━━━ Material for this exercise

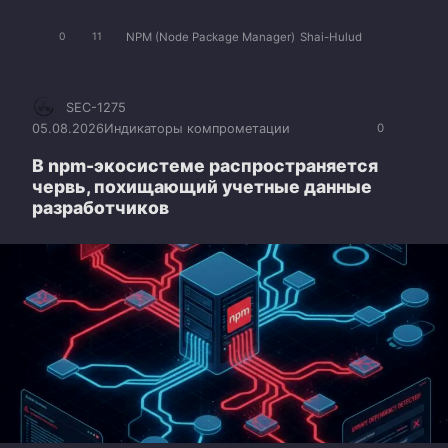
NPM (Node Package Manager)
Shai-Hulud
0
11
SEC-1275
05.08.2026
Индикаторы компрометации
0
В npm-экосистеме распространяется
червь, похищающий учетные данные
разработчиков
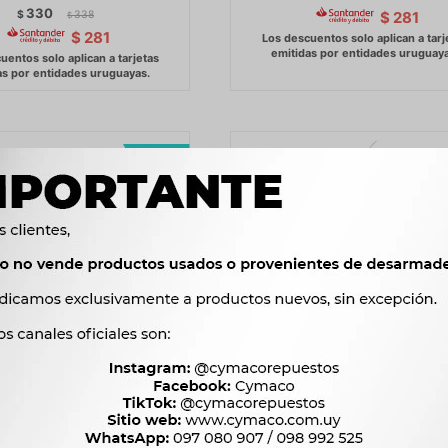
330
$
338
$
281
$
$
281
IGUADOR BAUL - QQ -
AMORTIGUADOR BAUL CITRO
PEUGEOT 505 SEDAN 83/ (862
330
$
338
$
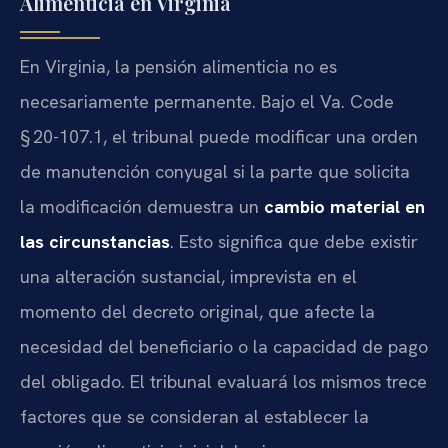
Alimenticia en Virginia
En Virginia, la pensión alimenticia no es
necesariamente permanente. Bajo el Va. Code
§ 20-107.1, el tribunal puede modificar una orden
de manutención conyugal si la parte que solicita
la modificación demuestra un
cambio material en
las circunstancias
. Esto significa que debe existir
una alteración sustancial, imprevista en el
momento del decreto original, que afecte la
necesidad del beneficiario o la capacidad de pago
del obligado. El tribunal evaluará los mismos trece
factores que se consideran al establecer la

━━━━━━

- Work item:
Search the records above for the string "tribunal". Report each line that has it.

- Answer to this problem:
§ 20-107.1, el tribunal puede modificar una orden
del obligado. El tribunal evaluará los mismos trece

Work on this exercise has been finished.